As welcome as the institution's reprieve may be, the waiting game is not over. Neither should be Kamehameha's recent drive to "extend the reach" of the schools to help the indigent children whose welfare is at the heart of its mission.
The "en banc" decision reconsidered a ruling by a smaller panel that had swung the other way; it essentially holds that the admissions policy does not violate a 19th-century law barring racial discrimination in contractual agreements. The contract in this case is between parents and a school, coming to terms over the education of children.
The court has accepted Kamehameha's contention that the school's saving grace is its remedial purpose, to correct an educational imbalance hindering Hawaiians created by political and social upheaval more than a century ago.
"It is precisely this manifest imbalance that the Kamehameha Schools' admission policy seeks to address," the court wrote in the majority opinion. "The goal is to bring Native Hawaiian students into educational parity with other ethnic groups in Hawai'i."
Kamehameha has had a checkered history where that goal is concerned. It has lagged for decades in meeting its mandate, at first because the founding Princess Bernice Pauahi Bishop estate was land-rich but cash-poor.

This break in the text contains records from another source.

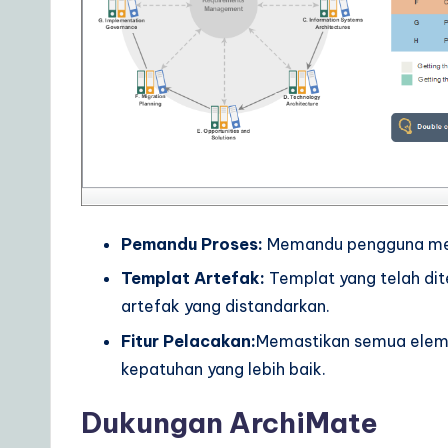
Pemandu Proses:
Memandu pengguna mela
Templat Artefak:
Templat yang telah d
artefak yang distandarkan.
Fitur Pelacakan:
Memastikan semua elemen
kepatuhan yang lebih baik.
Dukungan ArchiMate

Then beneficiaries drew the short straw because the estate's management seemed to focus more on real estate investments than the schools.

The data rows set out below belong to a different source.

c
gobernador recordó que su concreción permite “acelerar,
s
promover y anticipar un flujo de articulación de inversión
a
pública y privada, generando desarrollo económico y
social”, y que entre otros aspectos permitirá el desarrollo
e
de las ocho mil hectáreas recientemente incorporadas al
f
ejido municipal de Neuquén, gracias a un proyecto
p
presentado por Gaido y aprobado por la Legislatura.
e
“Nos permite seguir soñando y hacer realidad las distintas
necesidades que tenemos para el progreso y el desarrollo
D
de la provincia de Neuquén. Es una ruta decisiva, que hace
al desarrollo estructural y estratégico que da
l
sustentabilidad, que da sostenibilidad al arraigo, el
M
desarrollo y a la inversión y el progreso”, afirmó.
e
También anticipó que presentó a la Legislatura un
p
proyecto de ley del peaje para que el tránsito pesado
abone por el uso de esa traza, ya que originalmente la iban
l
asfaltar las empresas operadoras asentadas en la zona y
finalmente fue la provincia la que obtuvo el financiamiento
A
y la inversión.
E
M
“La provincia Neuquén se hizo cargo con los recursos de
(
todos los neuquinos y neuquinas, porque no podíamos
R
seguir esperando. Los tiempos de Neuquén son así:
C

In the past decade, however, Kamehameha's delivery of educational services has improved markedly. That is a trend that must continue — even accelerate.
The U.S. Supreme Court could decide to take the case on appeal within the next year. If the school wants to persuade the U.S. Supreme Court that remediation is the justification of its policy, the outreach effort, which would benefit non-Hawaiians as well, must be seen as an unwavering commitment.
One of the dissenting judges even suggested that the relevance of the contractual law might be weakened if Kamehameha becomes even more overtly a charity. Tuition-free education for its beneficiaries is an approach trustees might consider.
In the meantime, the courts have grasped, albeit by the narrowest margin, the schools' unique historical circumstances. The princess' beneficiaries must celebrate that.